How the OCC Got Tougher on Consumer Protection

Consumer advocates claim bank regulators are not suited for the job of protecting consumers, but the Office of the Comptroller of the Currency says consumer protection is an essential strategic goal.

The agency, which regulates most of the country's large consumer banks, began pursuing unfair or deceptive acts under section 5 of the Federal Trade Commission Act well before the debate over preemption reached its current fever pitch.

The OCC became the first bank regulator to cite its authority under the FTC Act, in June 2000, when it took action against Providian National Bank. The San Francisco credit card bank was forced to repay at least $300 million to borrowers who had fallen prey to deceptive marketing practices.

The FTC Act, passed in 1914 and substantially amended in 1975, shielded insured depository institutions from the FTC's enforcement power. Congress instead left it to the Federal Reserve Board to promulgate regulations identifying unfair or deceptive practices for banks.

Only it never did.

"It was kind of assumed over all those years that without the benefit of a rule, those agencies that had the direct enforcement power would not be able to bring cases and use that power under section 5," said former Comptroller of the Currency Jerry Hawke, who is now in private practice with the law firm Arnold & Porter LLP in Washington.

Early in his tenure as the comptroller, Mr. Hawke sat down with his chief counsel - Julie Williams, now the acting comptroller - and looked for a way to apply the law despite the lack of regulations. Through their enforcement actions against unsafe and unsound banking practices, they knew that the Federal Deposit Insurance Act gave them the power to take action against a bank for any violation of law.

They reasoned that "if we found an unfair or deceptive practice in a bank, it violated section 5 of the Federal Trade Commission Act, and therefore, without the benefit of a defining rule, we could bring an action and prove the facts of a particular case that the conduct was unfair or deceptive," Mr.
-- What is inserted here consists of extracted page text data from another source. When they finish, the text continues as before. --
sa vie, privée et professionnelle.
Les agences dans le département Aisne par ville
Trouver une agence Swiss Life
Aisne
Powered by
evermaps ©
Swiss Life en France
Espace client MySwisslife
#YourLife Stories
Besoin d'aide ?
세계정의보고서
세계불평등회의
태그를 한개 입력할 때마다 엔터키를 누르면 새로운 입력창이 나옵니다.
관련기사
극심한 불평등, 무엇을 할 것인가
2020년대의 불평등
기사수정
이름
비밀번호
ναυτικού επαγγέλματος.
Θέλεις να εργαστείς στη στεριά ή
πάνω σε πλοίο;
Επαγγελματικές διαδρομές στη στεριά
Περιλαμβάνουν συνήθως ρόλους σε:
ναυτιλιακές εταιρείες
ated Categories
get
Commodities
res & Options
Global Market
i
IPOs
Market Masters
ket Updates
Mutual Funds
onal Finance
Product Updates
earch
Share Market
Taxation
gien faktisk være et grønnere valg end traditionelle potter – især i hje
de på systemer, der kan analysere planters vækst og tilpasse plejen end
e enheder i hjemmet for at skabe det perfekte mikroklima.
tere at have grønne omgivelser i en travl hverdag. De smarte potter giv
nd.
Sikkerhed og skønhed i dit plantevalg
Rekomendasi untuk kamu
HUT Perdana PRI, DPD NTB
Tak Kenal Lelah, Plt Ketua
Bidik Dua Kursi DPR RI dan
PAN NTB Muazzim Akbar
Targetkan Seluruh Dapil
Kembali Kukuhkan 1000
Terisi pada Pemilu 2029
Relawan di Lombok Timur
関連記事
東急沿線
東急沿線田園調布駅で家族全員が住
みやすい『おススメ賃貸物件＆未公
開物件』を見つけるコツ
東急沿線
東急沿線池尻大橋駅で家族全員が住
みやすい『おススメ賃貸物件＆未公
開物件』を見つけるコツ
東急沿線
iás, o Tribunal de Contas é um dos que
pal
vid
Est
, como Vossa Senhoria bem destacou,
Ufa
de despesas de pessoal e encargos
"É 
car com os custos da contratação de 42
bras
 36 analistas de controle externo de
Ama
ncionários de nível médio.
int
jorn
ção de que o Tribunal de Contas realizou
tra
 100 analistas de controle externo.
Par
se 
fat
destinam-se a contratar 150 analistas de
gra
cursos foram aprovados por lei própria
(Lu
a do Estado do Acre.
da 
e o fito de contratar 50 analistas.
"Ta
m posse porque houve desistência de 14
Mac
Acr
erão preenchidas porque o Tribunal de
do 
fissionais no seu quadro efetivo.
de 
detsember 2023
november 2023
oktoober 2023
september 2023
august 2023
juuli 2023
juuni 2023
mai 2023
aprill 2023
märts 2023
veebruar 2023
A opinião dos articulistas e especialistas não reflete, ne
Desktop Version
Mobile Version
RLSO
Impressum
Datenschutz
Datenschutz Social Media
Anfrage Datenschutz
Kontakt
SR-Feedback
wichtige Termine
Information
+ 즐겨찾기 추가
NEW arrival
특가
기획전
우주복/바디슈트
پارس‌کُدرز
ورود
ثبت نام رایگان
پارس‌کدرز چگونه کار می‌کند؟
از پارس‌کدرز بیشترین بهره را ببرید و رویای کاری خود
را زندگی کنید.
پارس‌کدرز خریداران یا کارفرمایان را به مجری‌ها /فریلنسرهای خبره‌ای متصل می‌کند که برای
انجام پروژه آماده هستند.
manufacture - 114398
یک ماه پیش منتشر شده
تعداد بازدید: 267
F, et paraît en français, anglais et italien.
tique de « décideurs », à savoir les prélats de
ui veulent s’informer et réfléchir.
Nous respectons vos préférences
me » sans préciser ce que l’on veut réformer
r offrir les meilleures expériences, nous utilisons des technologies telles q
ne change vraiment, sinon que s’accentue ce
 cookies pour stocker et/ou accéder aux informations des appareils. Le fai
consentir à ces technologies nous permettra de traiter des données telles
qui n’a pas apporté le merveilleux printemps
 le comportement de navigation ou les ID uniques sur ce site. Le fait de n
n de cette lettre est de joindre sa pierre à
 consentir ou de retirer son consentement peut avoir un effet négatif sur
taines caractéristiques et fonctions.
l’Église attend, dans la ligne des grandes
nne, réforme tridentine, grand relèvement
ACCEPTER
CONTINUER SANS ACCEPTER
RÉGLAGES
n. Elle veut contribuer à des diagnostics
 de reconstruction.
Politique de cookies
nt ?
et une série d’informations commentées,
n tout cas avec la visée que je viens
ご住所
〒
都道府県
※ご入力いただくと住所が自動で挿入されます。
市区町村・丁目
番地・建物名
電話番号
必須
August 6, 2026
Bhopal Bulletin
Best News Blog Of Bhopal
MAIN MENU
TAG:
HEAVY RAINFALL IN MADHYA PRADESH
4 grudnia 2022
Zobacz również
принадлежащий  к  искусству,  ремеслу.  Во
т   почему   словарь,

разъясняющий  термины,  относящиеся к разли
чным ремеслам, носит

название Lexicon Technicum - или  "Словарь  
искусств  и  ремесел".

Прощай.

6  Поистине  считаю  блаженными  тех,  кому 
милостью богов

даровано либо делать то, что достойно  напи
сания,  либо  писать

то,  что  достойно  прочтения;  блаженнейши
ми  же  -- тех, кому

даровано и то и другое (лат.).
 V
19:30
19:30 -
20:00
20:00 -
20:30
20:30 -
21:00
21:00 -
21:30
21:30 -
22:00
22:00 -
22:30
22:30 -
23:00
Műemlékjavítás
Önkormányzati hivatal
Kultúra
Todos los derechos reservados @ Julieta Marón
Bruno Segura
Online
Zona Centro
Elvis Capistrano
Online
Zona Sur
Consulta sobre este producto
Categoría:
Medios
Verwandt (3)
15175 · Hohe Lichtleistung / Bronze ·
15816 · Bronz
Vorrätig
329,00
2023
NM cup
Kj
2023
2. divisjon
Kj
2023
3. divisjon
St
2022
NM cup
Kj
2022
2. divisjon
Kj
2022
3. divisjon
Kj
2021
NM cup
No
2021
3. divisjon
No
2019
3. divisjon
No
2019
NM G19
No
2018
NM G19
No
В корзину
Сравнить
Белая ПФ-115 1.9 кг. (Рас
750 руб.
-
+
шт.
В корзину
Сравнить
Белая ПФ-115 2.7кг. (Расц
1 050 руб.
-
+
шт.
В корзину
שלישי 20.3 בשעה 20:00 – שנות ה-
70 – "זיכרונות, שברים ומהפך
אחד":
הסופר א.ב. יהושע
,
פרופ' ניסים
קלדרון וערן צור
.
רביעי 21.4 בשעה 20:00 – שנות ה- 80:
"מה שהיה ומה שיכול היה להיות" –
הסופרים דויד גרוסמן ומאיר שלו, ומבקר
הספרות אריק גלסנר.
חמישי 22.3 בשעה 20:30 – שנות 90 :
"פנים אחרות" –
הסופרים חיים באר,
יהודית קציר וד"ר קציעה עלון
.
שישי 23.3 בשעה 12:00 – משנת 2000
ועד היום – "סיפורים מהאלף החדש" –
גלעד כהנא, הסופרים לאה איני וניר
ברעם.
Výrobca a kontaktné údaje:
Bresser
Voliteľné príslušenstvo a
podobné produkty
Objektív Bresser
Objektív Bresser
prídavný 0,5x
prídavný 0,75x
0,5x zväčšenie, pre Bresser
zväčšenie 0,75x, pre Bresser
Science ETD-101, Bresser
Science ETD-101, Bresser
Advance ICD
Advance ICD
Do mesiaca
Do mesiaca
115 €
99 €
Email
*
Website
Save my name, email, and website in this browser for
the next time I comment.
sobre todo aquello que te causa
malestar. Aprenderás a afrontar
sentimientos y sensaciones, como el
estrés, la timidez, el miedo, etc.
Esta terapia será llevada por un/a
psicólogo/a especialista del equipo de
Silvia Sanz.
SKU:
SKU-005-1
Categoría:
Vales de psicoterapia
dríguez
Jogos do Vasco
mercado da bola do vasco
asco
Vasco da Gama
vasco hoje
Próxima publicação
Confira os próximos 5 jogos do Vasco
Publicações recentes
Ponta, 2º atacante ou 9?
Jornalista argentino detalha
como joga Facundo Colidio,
Hawke said. "That was a very novel theory, because nobody had advanced it before."

They got further support in a May 2002 letter from Fed Chairman Alan Greenspan to Rep. John LaFalce, then the ranking Democrat on the House Financial Services Committee.

"The fact that banks are excluded from the FTC's authority to enforce this prohibition merely reflects Congress' preference that the bank agencies - not the FTC - are the appropriate enforcing authorities for banks," Mr. Greenspan wrote. "Moreover, the fact that the … [Fed] may issue rules … does not negate the fact that the general prohibition in the FTC Act applies to banks and that the banking agencies have authority under the FDI Act to enforce any law, including that statutory prohibition."

In March of this year the Fed and the Federal Deposit Insurance Corp. jointly issued guidelines on how the state-chartered banks they supervise can avoid violations.

The Fed has not announced an enforcement order with any of its banks under section 5. Neither has the FDIC, though a spokesman said searches for unfair or deceptive practices had been incorporated in exam procedures.

In fact, to this point only the OCC has cited unfair or deceptive acts or practices in enforcement actions. It has done so in seven cases, beginning with Providian and most recently in May against a two-time offender, First National Bank of Marin in Las Vegas.

"The ability to take an action against unfair deceptive practices [under section 5] is one tool that we have to deal with practices that are not acceptable for national banks," Ms. Williams said.